** Opening The records block **
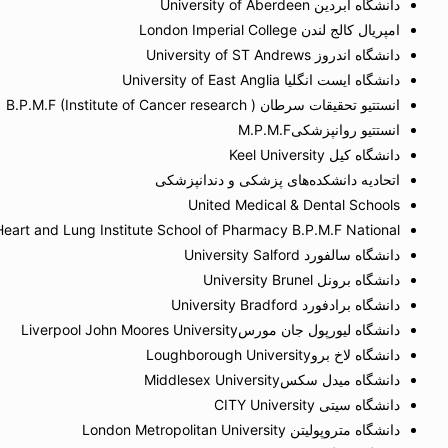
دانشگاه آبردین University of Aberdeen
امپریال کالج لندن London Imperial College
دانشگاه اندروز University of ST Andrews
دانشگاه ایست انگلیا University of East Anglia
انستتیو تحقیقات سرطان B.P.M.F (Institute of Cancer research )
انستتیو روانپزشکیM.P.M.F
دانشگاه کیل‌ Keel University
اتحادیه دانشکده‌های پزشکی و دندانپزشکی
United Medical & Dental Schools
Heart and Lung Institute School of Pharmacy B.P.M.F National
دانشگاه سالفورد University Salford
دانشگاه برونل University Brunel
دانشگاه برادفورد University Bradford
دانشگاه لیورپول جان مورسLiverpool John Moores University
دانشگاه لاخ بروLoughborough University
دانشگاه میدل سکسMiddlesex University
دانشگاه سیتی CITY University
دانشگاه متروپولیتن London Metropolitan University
** Closing The records block **
** Opening The records block **
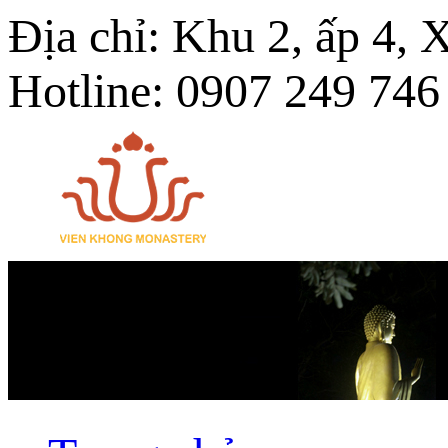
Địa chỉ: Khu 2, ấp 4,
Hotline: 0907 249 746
** Closing The records block **
** Opening The records block **
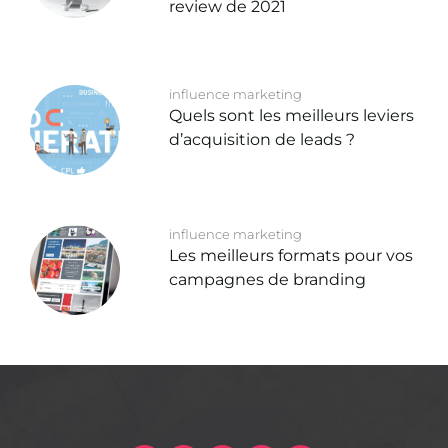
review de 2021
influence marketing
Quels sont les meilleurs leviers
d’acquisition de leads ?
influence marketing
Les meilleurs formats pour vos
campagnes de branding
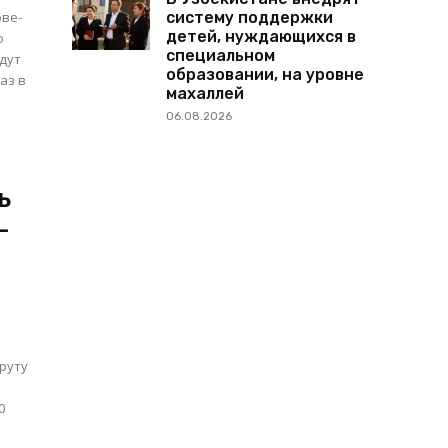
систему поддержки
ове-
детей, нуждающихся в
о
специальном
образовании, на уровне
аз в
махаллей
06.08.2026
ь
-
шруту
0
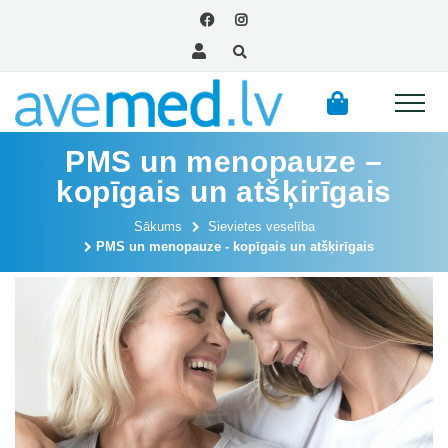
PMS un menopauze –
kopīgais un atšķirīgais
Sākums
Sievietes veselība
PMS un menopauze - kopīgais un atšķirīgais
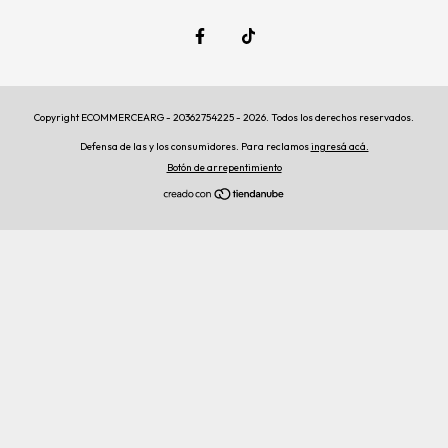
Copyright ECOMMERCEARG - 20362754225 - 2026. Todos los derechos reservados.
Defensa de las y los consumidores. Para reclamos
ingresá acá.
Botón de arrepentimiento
** Closing The records block **
(Task details)
Wherever "دانشگاه" appears in a line of the entries, copy that line.

(Your response)
دانشگاه آبردین University of Aberdeen
دانشگاه اندروز University of ST Andrews
دانشگاه ایست انگلیا University of East Anglia
دانشگاه کیل‌ Keel University
دانشگاه سالفورد University Salford
دانشگاه برونل University Brunel
دانشگاه برادفورد University Bradford
دانشگاه لیورپول جان مورسLiverpool John Moores University
دانشگاه لاخ بروLoughborough University
دانشگاه میدل سکسMiddlesex University
دانشگاه سیتی CITY University
دانشگاه متروپولیتن London Metropolitan University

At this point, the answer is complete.